Samples can be taken with a bucket auger and analyzed in the field (e.g. soil color, soil structure) or in the laboratory (e.g. Fe content, bulk density). There are two different methods for sampling: (i) sampling at fixed depths (e.g. 30, 60, 90-cm depth), or (ii) sampling in each horizon. Conventionally, soil sampling is carried out using different sampling designs. Common sampling designs are:
- Grid sampling : A grid with suitable spacing is placed on a landscape to be studied. Sites can be selected at intersections of the grid lines or within the grid cells. Grid sampling does provide equally spaced observations and it reveals any systematic variation across the tract under study. The drawback in geostatistical analysis is the equal distance between all sampling points. It should be noted that there is no randomization associated with grid sampling, therefore, the assumptions underlying several statistical analysis (e.g. ANOVA – analysis of variance) can not be fulfilled.

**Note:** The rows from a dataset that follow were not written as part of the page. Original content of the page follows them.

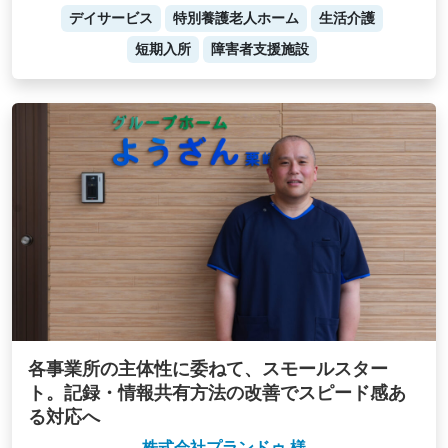
デイサービス
特別養護老人ホーム
生活介護
短期入所
障害者支援施設
各事業所の主体性に委ねて、スモールスター
ト。記録・情報共有方法の改善でスピード感あ
る対応へ
株式会社プランドゥ 様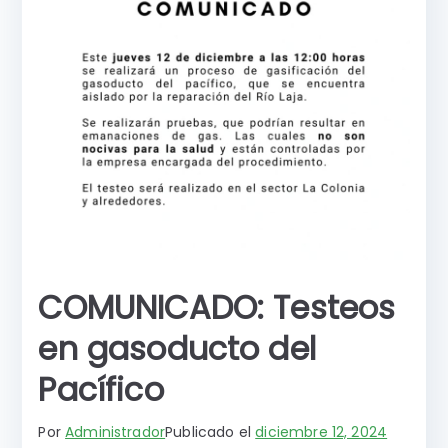
COMUNICADO: Testeos
en gasoducto del
Pacífico
Por
Administrador
Publicado el
diciembre 12, 2024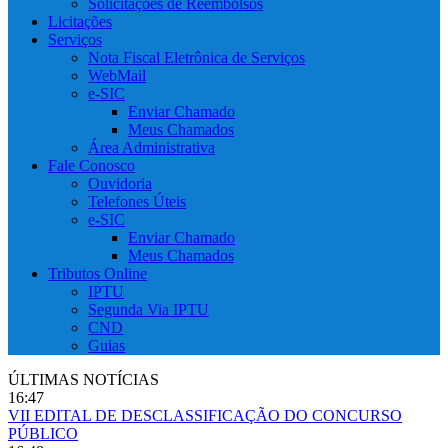
Solicitações de Reembolsos
Licitações
Serviços
Nota Fiscal Eletrônica de Serviços
WebMail
e-SIC
Enviar Chamado
Meus Chamados
Área Administrativa
Fale Conosco
Ouvidoria
Telefones Úteis
e-SIC
Enviar Chamado
Meus Chamados
Tributos Online
IPTU
Segunda Via IPTU
CND
Guias
ÚLTIMAS NOTÍCIAS
16:47
VII EDITAL DE DESCLASSIFICAÇÃO DO CONCURSO
PÚBLICO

- Random sampling: Sample locations are selected at random, with equal probabilities of selection and independently from each other. The rationale is to exclude any form of bias, such as a conscious or even unconscious process of discriminatory selection on parts of the individuals. The technique has advantages of being statistically sound and unbiased, however, random samplings tend to cluster spatially (nonuniform density of observations per unit area and of dispersion of sites over the delineations) and are not likely to detect and measure systematic variation.

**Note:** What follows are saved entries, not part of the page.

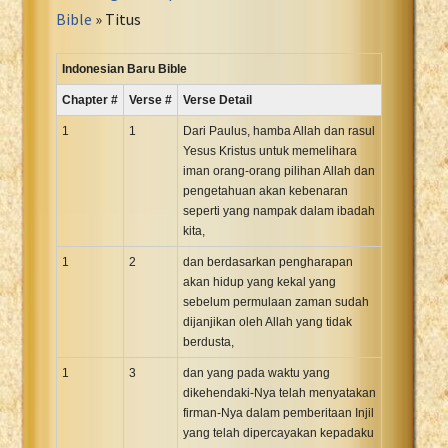
Portuguese Bible
Bible
» Titus
Romanian Cornilescu Bible
Russian Synodal 1876 Bible
Indonesian Baru Bible
Russian Synodal Bible KOI8
Chapter #
Verse #
Verse Detail
Russian Synodal Bible Win-1251
1
1
Dari Paulus, hamba Allah dan rasul
Shuar New Testament
Yesus Kristus untuk memelihara
iman orang-orang pilihan Allah dan
Spanish RV 1909 Bible
pengetahuan akan kebenaran
Spanish Sag. Escrituras 1569
seperti yang nampak dalam ibadah
Swahili New Testament
kita,
Swedish 1917 Bible
1
2
dan berdasarkan pengharapan
Tagalog 1905
akan hidup yang kekal yang
sebelum permulaan zaman sudah
Tagalog John and James
dijanjikan oleh Allah yang tidak
Turkish Bible
berdusta,
Ukrainian 1871 NT
1
3
dan yang pada waktu yang
Ukrainian Bible
dikehendaki-Nya telah menyatakan
firman-Nya dalam pemberitaan Injil
Uma New Testament
yang telah dipercayakan kepadaku
Vietnamese 1934 Bible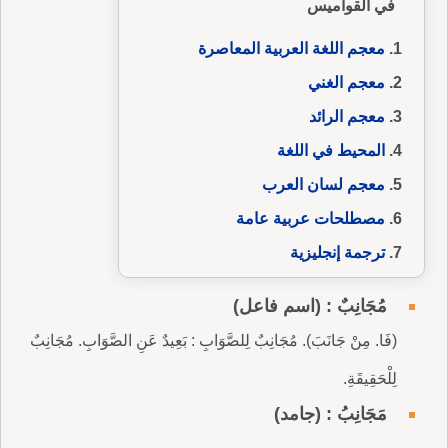
في القواميس
معجم اللغة العربية المعاصرة
معجم الغني
معجم الرائد
المحيط في اللغة
معجم لسان العرب
مصطلحات عربية عامة
ترجمة إنجليزية
مُجَانِبٌ : (اسم فاعل)
(فَا. مِنْ جَانَبَ). مُجَانِبٌ لِلصَّوَابِ : بَعِيدٌ عَنِ الصَّوَابِ. مُجَانِبٌ
لِلْحَقِيقَةِ.
مَجَانِبُ : (جامد)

- Random stratified sampling : The area is first divided into a number of sub-regions, called strata, and then random sampling is applied to each of the strata separately. The sample sizes in the strata may be chosen such that the probabilities of the locations of being sampled differ between strata.
- Transects : Soil samples are taken along straight lines across a landscape. The spacing between sampling points might be equal, nested, or random. Transect sampling reveals spatial variability along a line (often downhills), however, spatial variability in other directions is neglected.

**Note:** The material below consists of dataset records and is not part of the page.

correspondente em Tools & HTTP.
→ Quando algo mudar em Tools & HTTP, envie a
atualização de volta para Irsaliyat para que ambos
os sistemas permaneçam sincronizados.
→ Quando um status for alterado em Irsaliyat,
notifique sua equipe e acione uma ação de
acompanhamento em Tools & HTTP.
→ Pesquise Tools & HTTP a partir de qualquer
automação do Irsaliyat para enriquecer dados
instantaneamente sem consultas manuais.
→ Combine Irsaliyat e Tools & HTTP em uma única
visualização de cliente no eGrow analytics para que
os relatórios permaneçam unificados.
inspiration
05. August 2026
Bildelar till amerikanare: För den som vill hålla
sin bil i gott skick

- Target sampling: Two or more attributes (e.g. topographic attributes such as slope, aspect, plan or profile curvature) are used to identify homogeneous and heterogeneous patterns. The goal is to identify ‘representative sampling points’. This is a technique which minimizes the effort (costs) and maximizes the information content, on the assumption, that the sampling points are representative for the total data set (study area). It should be noted that there is no randomization associated with target sampling, therefore, the assumptions underlying several statistical analysis (e.g. ANOVA – analysis of variance) can not be fulfilled.
Different sampling approaches must be used depending on the objectives, which are strongly influenced by scale. Each experimental design has constraints and strengths with regard to the analysis of data.